AMT Blog

Control Engineering: AMT Offers Material Handling Insights

Written by AMT | Aug 31, 2020 3:53:31 PM

AMT authored “Revamped HMI Provides Better Process Control,” originally published in Control Engineering’s Global Systems Integrator Report.

System integrators should do a deep dive into the customer’s manufacturing process with detailed conversations and clarification of expectations during the design phase of any project.

Figure 1: Robotic material handling and custom automation was part of an upgrade for a thermoforming customer in the food and beverage industry. The new automation was to fit between and connected to two existing manufacturing processes on multiple production lines in a  24/7 operation.

A recent automation project by Applied Manufacturing Technologies (AMT) involved adding robotic material handling and custom automation for a thermoforming customer in the food and beverage industry. The automation was designed to fit between and connect to two existing manufacturing processes on multiple production lines in a 24/7 operation (see Figure 1). While the basic process appeared to be straightforward, the details and unexpected variants in the product and application proved otherwise. This eventually required a human-machine interface (HMI) to help tune and streamline the process.

THE ORIGINAL PROJECT

The first area of the automation project was intended to receive product from a continuous forming and trimming operation, separating the accumulated product into sleeves that can be handled by a robot for delivery to a conveyor system that feeds an upstream process. The control and mechanics of the system were designed to support what appeared to be a straightforward process. What AMT learned as it implemented the automation in production is the variation in the product being handled caused by line-specific equipment, environmental factors (temperature, humidity, etc.), and the base material itself, required more controls logic and input/control by the operators.

In addition, the system’s design had to fit within existing plant and equipment layout. This resulted in each automation line requiring a unique design while performing the same functions (see Figure 2).  The second area of automation for each line is the pack out of finished product. Stacks of nested product are accumulated and separated into finished stacks with a specific product quantity. The stacks are then compressed to a specific length to build pallets of finished material, which are stretch-wrapped and sent to the warehouse for shipment to the customer. The product characteristics could yield a stack length variation of up to six or eight inches. As a result, during the compression operation, some stacks would bow, which then caused crashes as subsequent stacks were added onto the pallets. An actuated hold-down mechanism was added to the equipment to solve this problem.

UNIQUE MANUFACTURING CONDITIONS

The plant runs 24/7 with a continuous production rate of several hundred pieces per minute on each of several production lines. Any interruption to the forming process and automation starves the upstream process and likewise upstream stoppages impact the forming process. The interdependencies throughout the manufacturing process were discussed, but not fully considered, during the proposal and implementation phases of the project as well as the impact and recovery from any disturbances in the process.

As a result, once automation was in production, there were many enhancements needed to support the unique conditions of the process. These enhancements also were designed to minimize downtime and, most importantly, the recovery that may be required.Figure 2: The design of the systems had to fit within existing plant and equipment layout, resulting in each automation line requiring
a unique design while performing the same functions.

Another factor not fully considered or appreciated was the level of training and experience required of the operators as well as the level of comfort and ability to interact with and support the automation. This was especially true for error recovery. In addition, there are ongoing challenges of production staff turnover, which mandated the need for ease of equipment use and personnel training.

It was necessary to provide the plant more control of system variables via the human-machine interface (HMI) to allow them to tune the process to the product being produced at any given point in time. This also led to an extensive rewrite of the user HMI interface after many months in production for detailed diagnostics, simplified error recovery and operator ease of use (see Figure 3). Prior to these modifications, input was solicited from the plant production, maintenance and engineering staff to provide a product that met their needs. The simplification achieved by automating control of system variables via the HMI improved operator adoption of robotic automation. Figure 3: The human-machine interface (HMI was rewritten to provide detailed diagnostics, simplified error recovery and operator ease of use.

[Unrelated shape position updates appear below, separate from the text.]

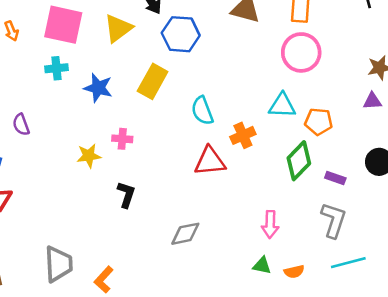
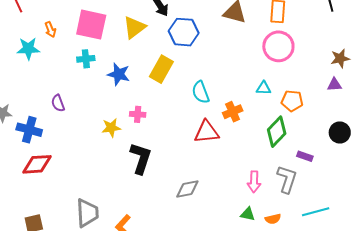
cyan triangle: (282, 106) -> (263, 88), size x0.7
purple rectangle: (335, 178) -> (305, 156), moved
black L-shape: (126, 195) -> (141, 158), size x1.5
gray L-shape: (334, 220) -> (287, 179), moved

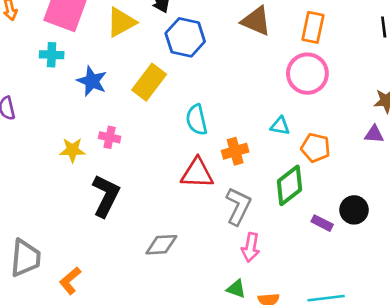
black circle: (340, 133) -> (354, 210), moved
gray L-shape: (287, 179) -> (238, 206), moved

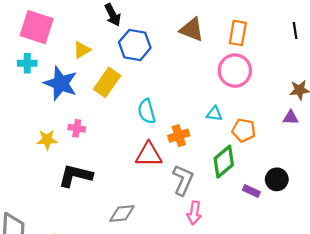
yellow triangle: (121, 22) -> (82, 50), moved, size x0.7
blue star: (92, 81) -> (61, 83), size x1.4
black L-shape: (106, 196) -> (75, 176), turned -100

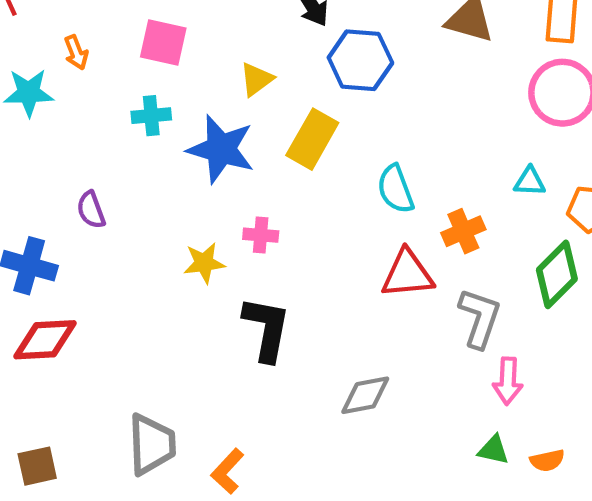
pink square: (37, 27) -> (163, 43), size x0.7
black L-shape: (75, 176) -> (267, 329), turned 92

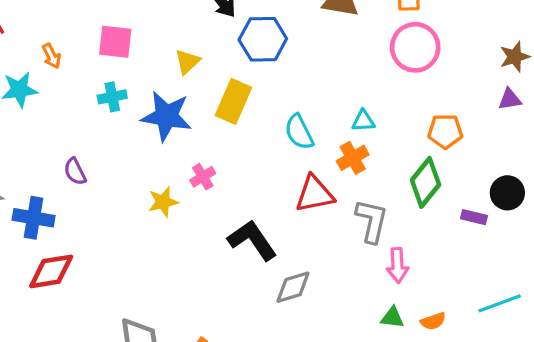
cyan triangle: (530, 182) -> (363, 121), moved
pink cross: (261, 235) -> (203, 177), turned -30
black L-shape: (267, 329) -> (252, 240), moved, turned -39

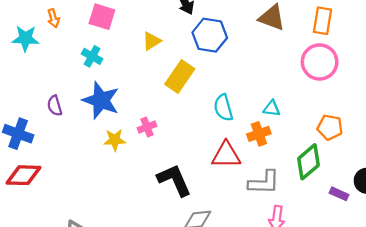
cyan cross: (112, 97) -> (92, 56), turned 30
blue star: (166, 116) -> (101, 100), moved
gray L-shape: (372, 221) -> (264, 182), turned 68

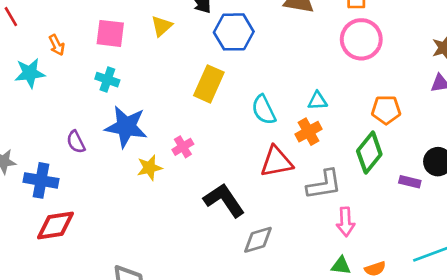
yellow triangle: (152, 41) -> (162, 26), moved

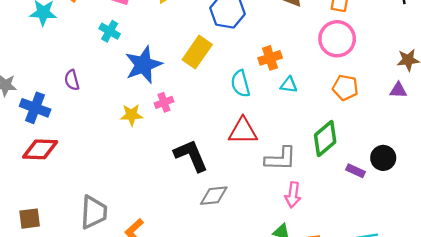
orange pentagon: (386, 110) -> (345, 88), moved
blue star: (126, 127) -> (143, 65), moved, turned 30
orange cross: (308, 132) -> (270, 58), moved

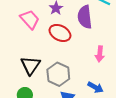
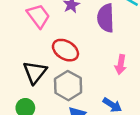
red ellipse: (60, 33) -> (65, 50), moved

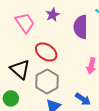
black triangle: (35, 72) -> (20, 69), turned -30

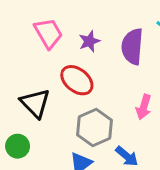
purple star: (53, 15) -> (89, 41), moved
gray hexagon: (47, 82) -> (95, 127), moved

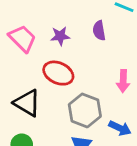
purple star: (89, 41) -> (60, 36), turned 30
purple semicircle: (132, 46) -> (99, 31), size x0.6

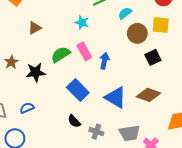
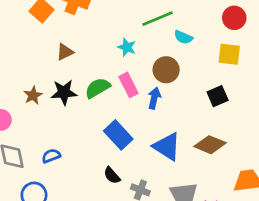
cyan semicircle: (125, 13) -> (183, 37), turned -120
brown circle: (137, 33) -> (166, 70), moved
black star: (36, 72) -> (64, 92), moved

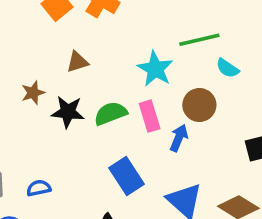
cyan star: (127, 47) -> (155, 69), size x1.5
brown star: (33, 95) -> (33, 93), moved

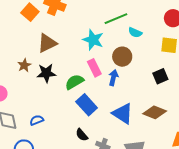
brown triangle: (77, 62) -> (47, 43), size x1.5
green semicircle: (111, 113) -> (74, 82), moved

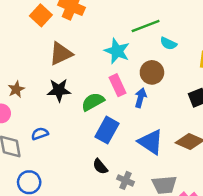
brown star: (24, 65) -> (16, 89), moved
blue rectangle: (87, 105) -> (107, 130), turned 70
blue semicircle: (37, 120) -> (40, 134), moved

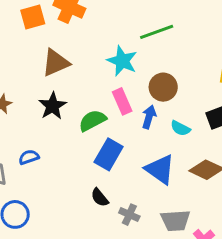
orange square: (41, 15) -> (33, 17), turned 30
cyan semicircle: (168, 43) -> (180, 128), moved
black star: (59, 90) -> (53, 106), turned -30

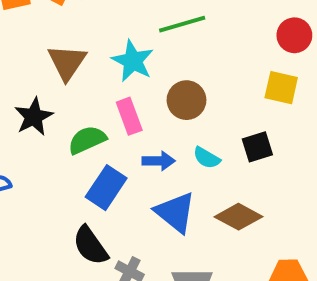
brown triangle: (56, 63) -> (67, 62), moved, turned -36
blue arrow: (149, 117) -> (159, 161), moved, turned 70
black semicircle: (100, 197) -> (90, 246), size x1.5

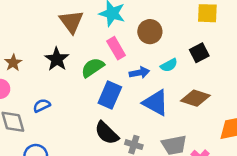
cyan semicircle: (207, 158) -> (169, 65), turned -48

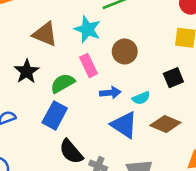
brown triangle: (71, 22) -> (45, 34), turned -36
cyan semicircle: (169, 65) -> (141, 98), moved
blue rectangle: (110, 95) -> (55, 115), moved

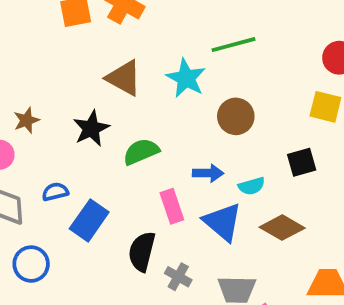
pink rectangle: (89, 65) -> (172, 206), moved
blue rectangle: (55, 115) -> (89, 220), moved
black semicircle: (71, 152) -> (142, 251), turned 48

Figure 2: The design of the systems had to fit within existing plant and equipment layout, resulting in each automation line requiring a unique design while performing the same functions.

KEY TAKEAWAYS

While the automation continues to support the 24/7 operation, AMT is reminded of the need to deep dive into the customer’s manufacturing process with detailed conversations and clarifying expectations during the design phase of any project. This should include in-depth discussions about operating scenarios along with the benefits and potential process changes expected with automation.

It should entail learning the company’s tolerance to interruptions in production — including recovery processes and procedures. Tolerance to product variation should be defined and agreed by both parties as well as the interdependency of various manufacturing elements. Finally, discovering the plant staff’s level of technical experience and what maintenance and operating personnel training will be required along with spare part inventory.

Figure 3: The human-machine interface (HMI was rewritten to provide detailed diagnostics, simplified error recovery and operator ease of use.